Phylogenetic flexibility via Hall-type inequalities and submodularity

Given a collection $\tau$ of subsets of a finite set $X$, we say that $\tau$ is {\em phylogenetically flexible} if, for any collection $R$ of rooted phylogenetic trees whose leaf sets comprise the collection $\tau$, $R$ is compatible (i.e. there is a rooted phylogenetic $X$--tree that displays each tree in $R$). We show that $\tau$ is phylogenetically flexible if and only if it satisfies a Hall-type inequality condition of being `slim'. Using submodularity arguments, we show that there is a polynomial-time algorithm for determining whether or not $\tau$ is slim. This `slim' condition reduces to a simpler inequality in the case where all of the sets in $\tau$ have size 3, a property we call `thin'. Thin sets were recently shown to be equivalent to the existence of an (unrooted) tree for which the median function provides an injective mapping to its vertex set; we show here that the unrooted tree in this representation can always be chosen to be a caterpillar tree.
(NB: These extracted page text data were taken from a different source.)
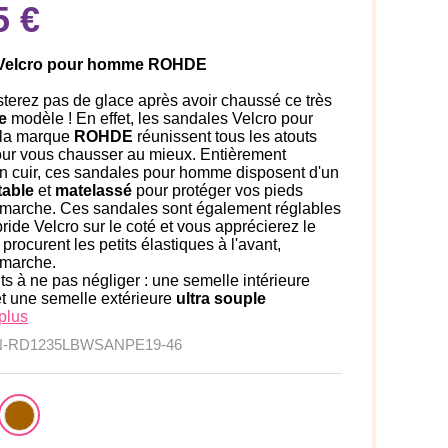
5 €
 Velcro pour homme ROHDE
terez pas de glace après avoir chaussé ce très
e
modèle ! En effet, les sandales Velcro pour
la marque
ROHDE
réunissent tous les atouts
pour vous chausser au mieux. Entièrement
n cuir, ces sandales pour homme disposent d'un
table
et
matelassé
pour protéger vos pieds
 marche. Ces sandales sont également réglables
bride Velcro sur le coté et vous apprécierez le
 procurent les petits élastiques à l'avant,
 marche.
ts à ne pas négliger : une semelle intérieure
t une semelle extérieure
ultra souple
plus
N-RD1235LBWSANPE19-46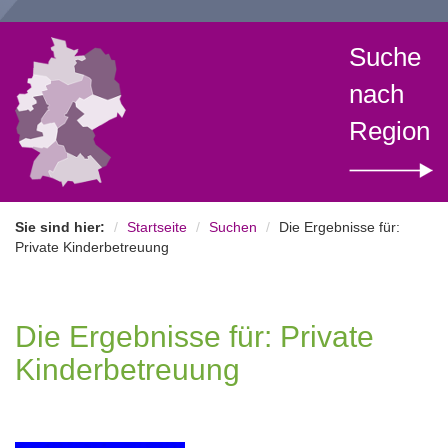
Suche
nach
Region
Sie sind hier:
Startseite
Suchen
Die Ergebnisse für:
Private Kinderbetreuung
Die Ergebnisse für: Private
Kinderbetreuung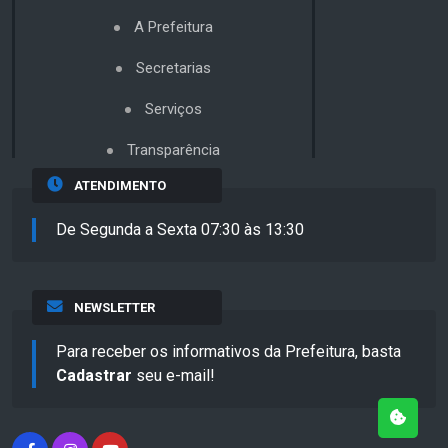
A Prefeitura
Secretarias
Serviços
Transparência
ATENDIMENTO
De Segunda a Sexta 07:30 às 13:30
NEWSLETTER
Para receber os informativos da Prefeitura, basta
Cadastrar
seu e-mail!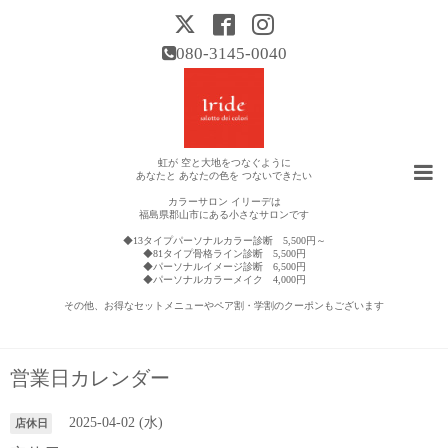
080-3145-0040
虹が 空と大地をつなぐように
あなたと あなたの色を つないできたい
カラーサロン イリーデは
福島県郡山市にある小さなサロンです
◆13タイプパーソナルカラー診断 5,500円～
◆81タイプ骨格ライン診断 5,500円
◆パーソナルイメージ診断 6,500円
◆パーソナルカラーメイク 4,000円
その他、お得なセットメニューやペア割・学割のクーポンもございます
営業日カレンダー
2025-04-02 (水)
店休日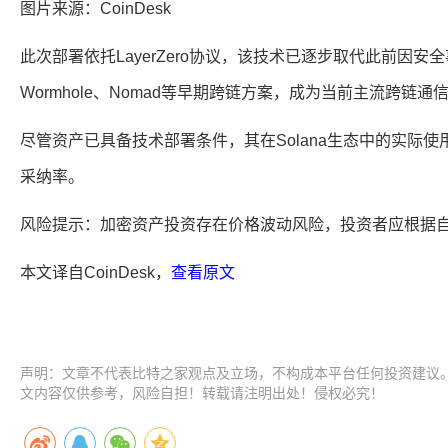
图片来源：CoinDesk
此次部署依托LayerZero协议，该技术已逐步取代此前因
Wormhole、Nomad等早期跨链方案，成为当前主流跨链通
尽管资产已具备技术部署条件，其在Solana生态中的实际
采纳率。
风险提示：加密资产投资存在价格波动风险，投资者应根据
本文译自CoinDesk，
查看原文
声明：文章不代表比特之家观点及立场，不构成本平台任何投资建议
文内容仅供参考，风险自担！转载请注明出处！侵权必究！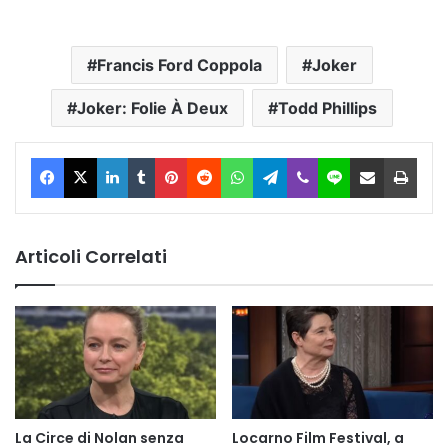
Francis Ford Coppola
Joker
Joker: Folie À Deux
Todd Phillips
Facebook
X
LinkedIn
Tumblr
Pinterest
Reddit
WhatsApp
Telegram
Viber
Line
Condividi via Email
Stam
Articoli Correlati
La Circe di Nolan senza
Locarno Film Festival, a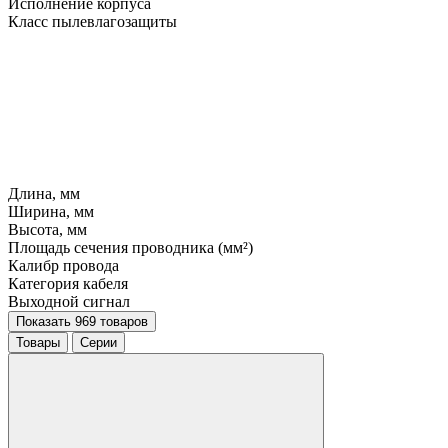
Исполнение корпуса
Класс пылевлагозащиты
Длина, мм
Ширина, мм
Высота, мм
Площадь сечения проводника (мм²)
Калибр провода
Категория кабеля
Выходной сигнал
Показать 969 товаров
Товары
Серии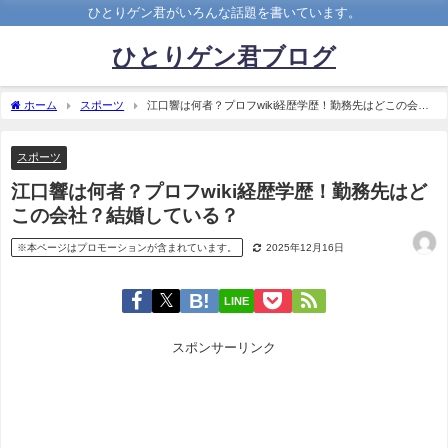
ひとりゲン君がいろんな話題を書いています。
ひとりゲン君ブログ
ホーム
スポーツ
江口響は何者？プロフwiki経歴学歴！勤務先はどこの会
社？結婚している？
スポーツ
江口響は何者？プロフwiki経歴学歴！勤務先はど
この会社？結婚している？
※本ページはプロモーションが含まれています。
2025年12月16日
LINE
スポンサーリンク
We also characterise when a collection $\tau$ of subsets of size 2 is thin (in terms of the flexibility of total orders rather than phylogenies) and show that this holds if and only if an associated bipartite graph is a forest. The significance of our results for phylogenetics is in providing precise and efficiently verifiable conditions under which supertree methods that require consistent inputs of trees, can be applied to any input trees on given subsets of species.